Potential drug targets for chronic obstructive pulmonary disease in the plasma proteome identified through Mendelian randomization
BMC Pulmonary Medicine, 2025
Jia Q., Xiao J., Zhang W., Yu C., Song S., Li Y., Wang T.
| Disease area | Application area | Sample type | Products |
|---|---|---|---|
Respiratory Diseases | Pathophysiology | Plasma |  Olink Target 96 |
Abstract
Background
Chronic obstructive pulmonary disease (COPD) is the third leading cause of death worldwide. Current options such as glucocorticoids and bronchodilators improve symptoms but carry risks, including infection and immunosuppression. To guide safer, mechanism-based therapies and biomarker discovery, we genetically prioritize circulating proteins.
Methods
We used the integrated dataset from Sun et al., which combined seven large-scale plasma proteome GWAS covering 4,853 proteins measured on SOMAscan, Olink, and xMAP platforms, to evaluate the causal effects of circulating proteins on COPD through two-sample Mendelian randomization (MR). Only genome-wide significant cis-pQTLs (P < 5 × 10⁻⁸) with F > 10 were retained after LD clumping. Discovery analysis was performed with FinnGen R10 COPD GWAS (20,066 cases, 338,303 controls), and replication analyses with deCODE (35,559 individuals, 4,907 proteins) and the Million Veteran Program (103,054 cases, 315,450 controls). Results were meta-analyzed and validated using Bayesian colocalization, Steiger tests, proteome-wide association study (PWAS, ARIC cohort), and protein–protein interaction (PPI) analysis.
Results
Eleven proteins showed significant associations with COPD risk in the discovery stage (FDR < 0.05), including risk-enhancing MST1, TIE1, and PILRA, and protective ERAP2, PILRB, SERPING1, SNX1, IL17RD, STARD5, IL27RA, and TNFRSF6B. Replication confirmed consistent effects for five proteins, with IL17RD, IL27RA, and TIE1 remaining significant.

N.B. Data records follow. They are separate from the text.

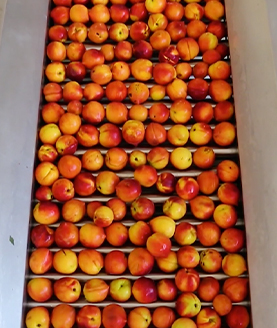 Where is `table`? table is located at coordinates (260, 81), (13, 180). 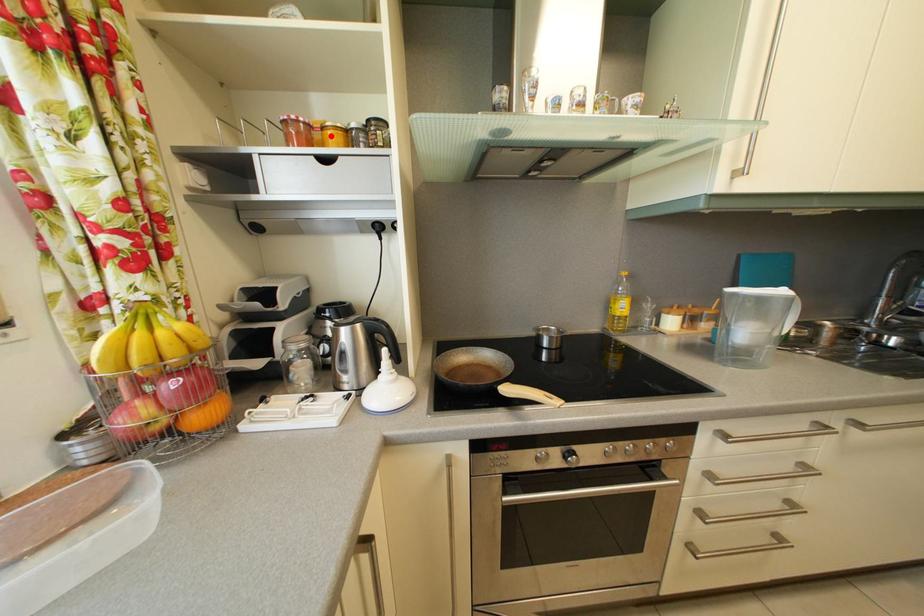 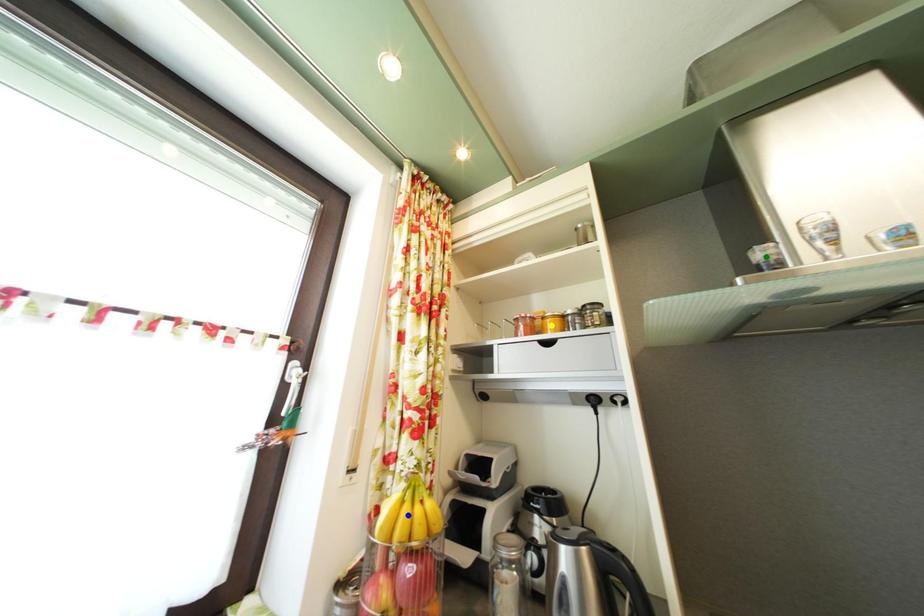 Question: I am providing you with two images of the same scene from different viewpoints. A red point is marked on the first image. You are given multiple points on the second image. Which mark in image 2 goes with the point in image 1?

Choices:
 (A) green point
 (B) yellow point
 (C) blue point

Answer: (B) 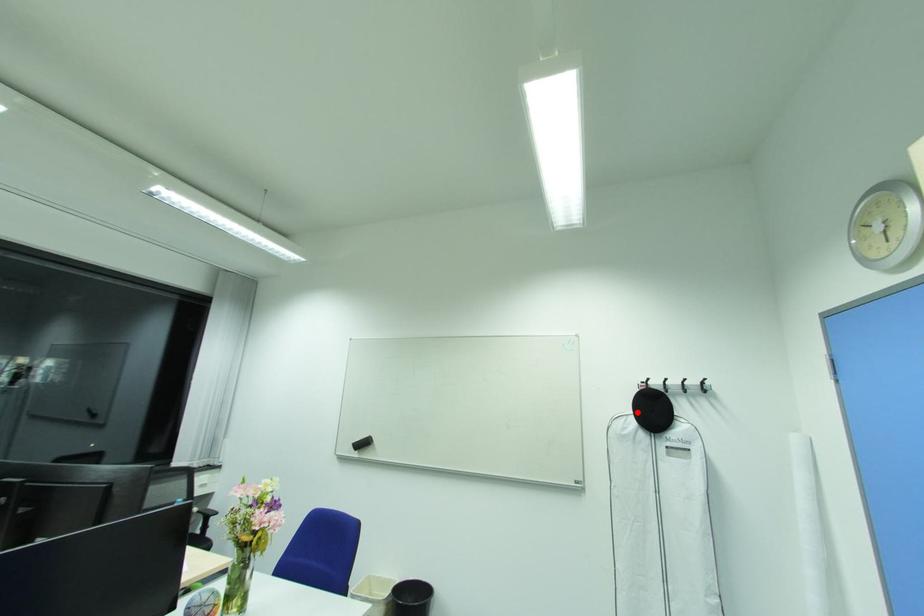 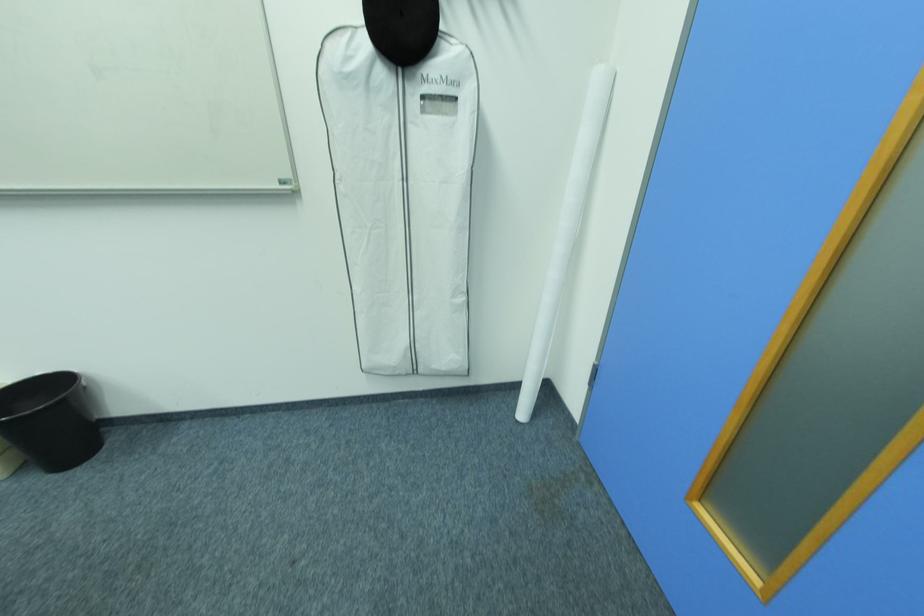 Where in the second image is the point corresponding to the highlighted location from the first image?

(368, 23) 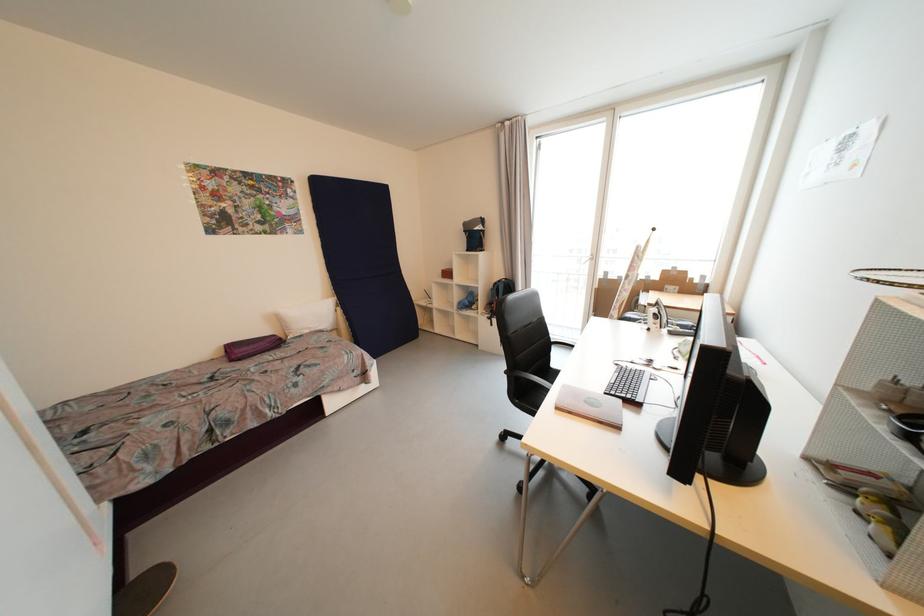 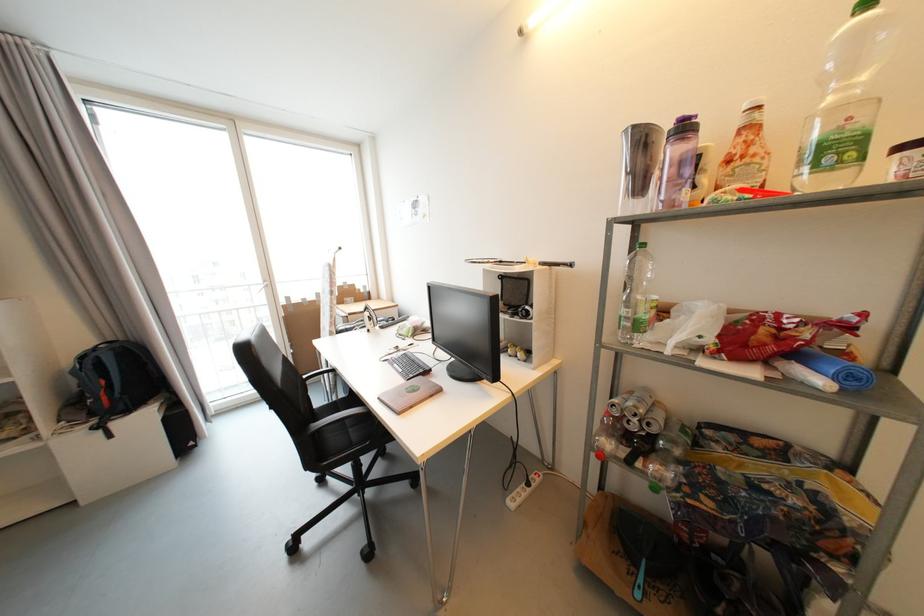 Find the pixel in the second image that matches (634,399) in the first image.

(427, 373) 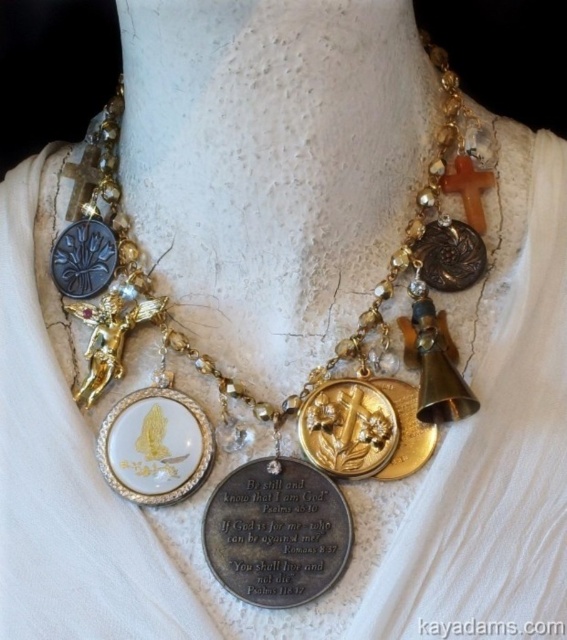 You are an appraiser examining the necklace from the image. You need to determine the order of the medallions. Which medallion is placed above the other between the gold metallic medallions at center and the gold textured medallion at center?

The gold metallic medallions at center is positioned over the gold textured medallion at center, meaning it is placed above the other.

You are an appraiser examining the necklace. The gold textured medallion at center is crucial for authentication. Where exactly is it positioned on the necklace?

The gold textured medallion at center is positioned at the coordinates point (450, 256) on the necklace. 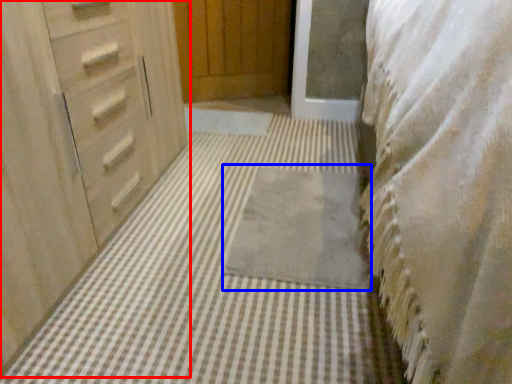 Question: Which of the following is the farthest to the observer, chest of drawers (highlighted by a red box) or bath mat (highlighted by a blue box)?

Choices:
 (A) chest of drawers
 (B) bath mat

Answer: (B) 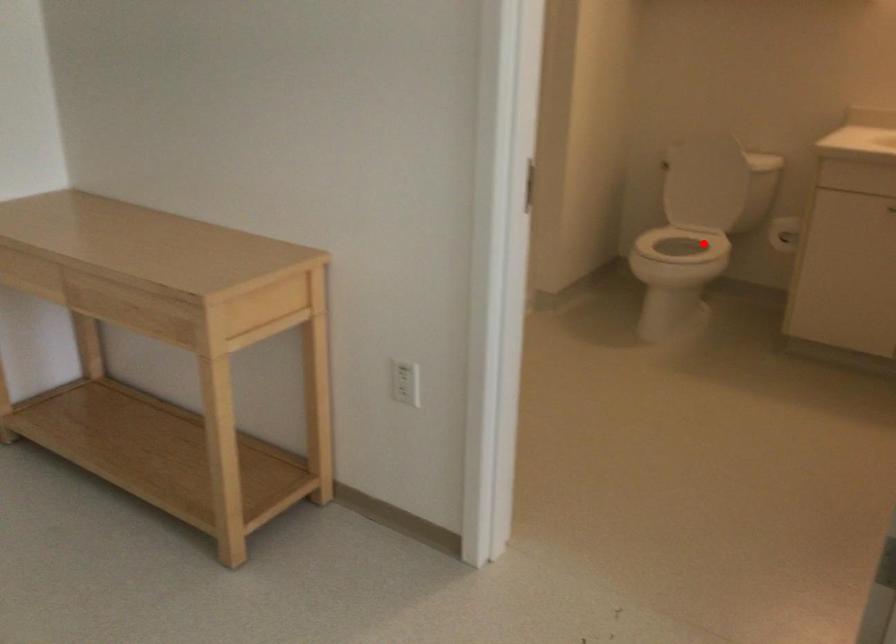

Meta-analysis provided robust evidence for IL27RA (OR = 0.97, 95% CI: 0.95–0.98, P = 1.0×10-6) and TIE1 (OR = 1.14, 95% CI: 1.07–1.21, P = 4.8×10⁻⁵), while IL17RD was nominally significant. ERAP2 and SNX1 did not replicate. PWAS supported ERAP2, TIE1, IL27RA, and SMPD1, and PPI revealed functional interactions of IL27RA, MMP12, and TIE1 with known COPD drug targets.ConclusionBy integrating MR, replication, meta-analysis, PWAS, and PPI, our findings genetically nominate IL27RA, IL17RD, and TIE1 as putative candidates for therapeutic investigation and/or biomarker development in COPD. Further mechanistic and pharmacological studies are required before any treatment claims can be made.